Socially Oriented insurance Schemes


The details of the socially oriented insurance schemes which are currently being operated or partially sponsored by the Central Government targeted at vulnerable sections of the society are as follows:

  • Pradhan Mantri Jeevan Jyoti Bima Yojana (PMJJBY) and Pradhan Mantri Suraksha Bima Yojana (PMSBY) were launched on 9th May, 2015. The cover period under these schemes is 1st June of each year to 31st May of subsequent year. These schemes are offered/ administered through both public and private sector insurance companies, in tie up with scheduled commercial banks, regional rural banks and cooperative banks.
  • PMJJBY offers a renewable one year term life cover of Rupees Two Lakh to all subscribing bank account holders in the age group of 18 to 50 years, covering death due to any reason, for a premium of Rs.330/- per annum per subscriber, to be auto debited from subscriber’s bank account. Similarly, PMSBY offers a renewable one year accidental death cum disability cover to all subscribing bank account holders in the age group of 18 to 70 years for a premium of Rs.12/-per annum per subscriber to be auto debited from subscriber’s bank account. The scheme provides a cover of Rs. Two Lakh for accidental death or total permanent disability and Rs One Lakh in case of permanent partial disability.

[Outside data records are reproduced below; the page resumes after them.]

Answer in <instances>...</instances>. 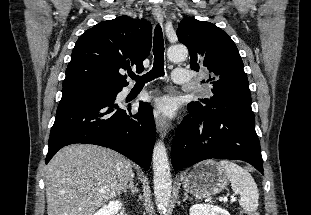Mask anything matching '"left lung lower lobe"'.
Masks as SVG:
<instances>
[{"mask_svg": "<svg viewBox=\"0 0 311 215\" xmlns=\"http://www.w3.org/2000/svg\"><path fill=\"white\" fill-rule=\"evenodd\" d=\"M176 130L171 149L175 170L211 158L246 161L263 173V160L252 110H210L189 106Z\"/></svg>", "mask_w": 311, "mask_h": 215, "instance_id": "left-lung-lower-lobe-1", "label": "left lung lower lobe"}]
</instances>
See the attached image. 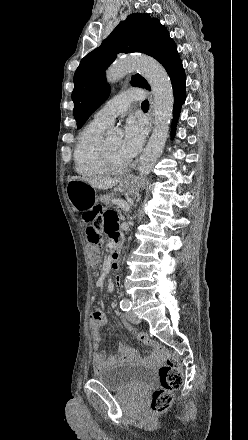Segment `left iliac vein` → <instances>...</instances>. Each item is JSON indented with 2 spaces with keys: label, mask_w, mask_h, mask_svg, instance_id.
Returning a JSON list of instances; mask_svg holds the SVG:
<instances>
[{
  "label": "left iliac vein",
  "mask_w": 248,
  "mask_h": 440,
  "mask_svg": "<svg viewBox=\"0 0 248 440\" xmlns=\"http://www.w3.org/2000/svg\"><path fill=\"white\" fill-rule=\"evenodd\" d=\"M126 317H127V320L131 323L137 324L140 322V319L133 311L128 312Z\"/></svg>",
  "instance_id": "1"
}]
</instances>
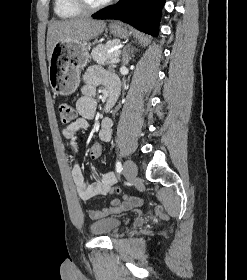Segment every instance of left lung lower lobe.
I'll return each instance as SVG.
<instances>
[{"label":"left lung lower lobe","mask_w":247,"mask_h":280,"mask_svg":"<svg viewBox=\"0 0 247 280\" xmlns=\"http://www.w3.org/2000/svg\"><path fill=\"white\" fill-rule=\"evenodd\" d=\"M165 0H120L93 16L95 19H119L138 30L158 36L161 9Z\"/></svg>","instance_id":"1"}]
</instances>
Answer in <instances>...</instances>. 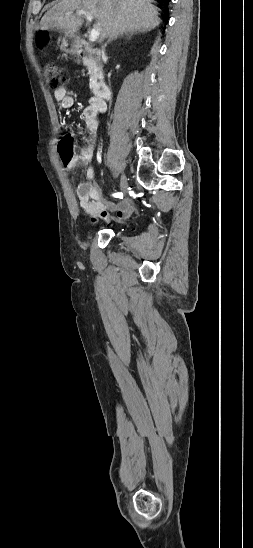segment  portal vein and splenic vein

The above schemes are on self-subscription basis and involves no Government contribution.

  • Government also launched the scheme namely ‘Pradhan Mantri Vaya Vandana Yojana’ (PMVVY) to protect elderly persons aged 60 years and above against a future fall in their interest income due to the uncertain market conditions, as also to provide social security during old age. The scheme provides an assured return of 8% per annum for 10 years. The differential return i.e. the difference between return generated by LIC and the assured return of 8% per annum is borne by Government of India as subsidy on annual basis .Mode of pension payment is monthly, quarterly, half-yearly and annually based on option exercised by the subscriber. The scheme was open initially for subscription for a period of one year i.e. from 4th May, 2017 to 3rd May, 2018. In pursuance to Budget Announcement 2018-19, the scheme has been extended up to 31st March, 2020.The minimum purchase price under the scheme is Rs.1.5 lakh per family for a minimum pension of Rs. 1,000/- per month and the maximum purchase price has been enhanced from Rs.7.5 lakh per family to Rs 15 lakh per senior citizen for a maximum pension of Rs.10,000/- per month.
  • Ministry of Agriculture implements Pradhan Mantri Fasal Bima Yojana (PMFBY) and Restructured Weather Based Crop Insurance Scheme (RWBCIS) with a view to provide comprehensive crop insurance cover against non-preventable natural risks at an affordable rate to farmers. The scheme is compulsory for loanee farmers and voluntary for non-loanee farmers for notified crops in notified areas. Uniform maximum premium of only 2%, 1.5% and 5% of the sum insured to be paid by farmers for all Kharif crops, Rabi crops and commercial/horticultural crops respectively. The difference between premium and the rate of insurance charges payable by farmers is provided as subsidy and shared equally by the Centre and State.
  • The Government of India also implements Ayushman Bharat namely; Pradhan Mantri Jan Arogya Yojana (PMJAY) a centrally sponsored scheme. PMJAY provides health coverage uptoRs. 5 lakh per family, per year for secondary and tertiary hospitalization to over 10.74 crore poor and vulnerable families (approximately 50 crore beneficiaries). PMJAY is an entitlement based scheme. This scheme covers poor and vulnerable families based on deprivation and occupational criteria as per SECC data. PMJAY provides cashless and paperless access to services for the beneficiary at the point of service in any (both public and private) empaneled hospitals across India. There is no restriction on family size, ensuring all members of designated families specifically girl child and senior citizens get coverage. About 1393 packages are available for the beneficiaries under PMJAY. The ratio of premium under PMJAY is 60:40 between Centre and State except North Eastern States and 3 Himalayan States where the ratio is 90:10 with an upper limit for Centre. In the case of Union Territories, the Central contribution of premium is 100% for UTs without legislature, while it is 60:40 for those with legislature.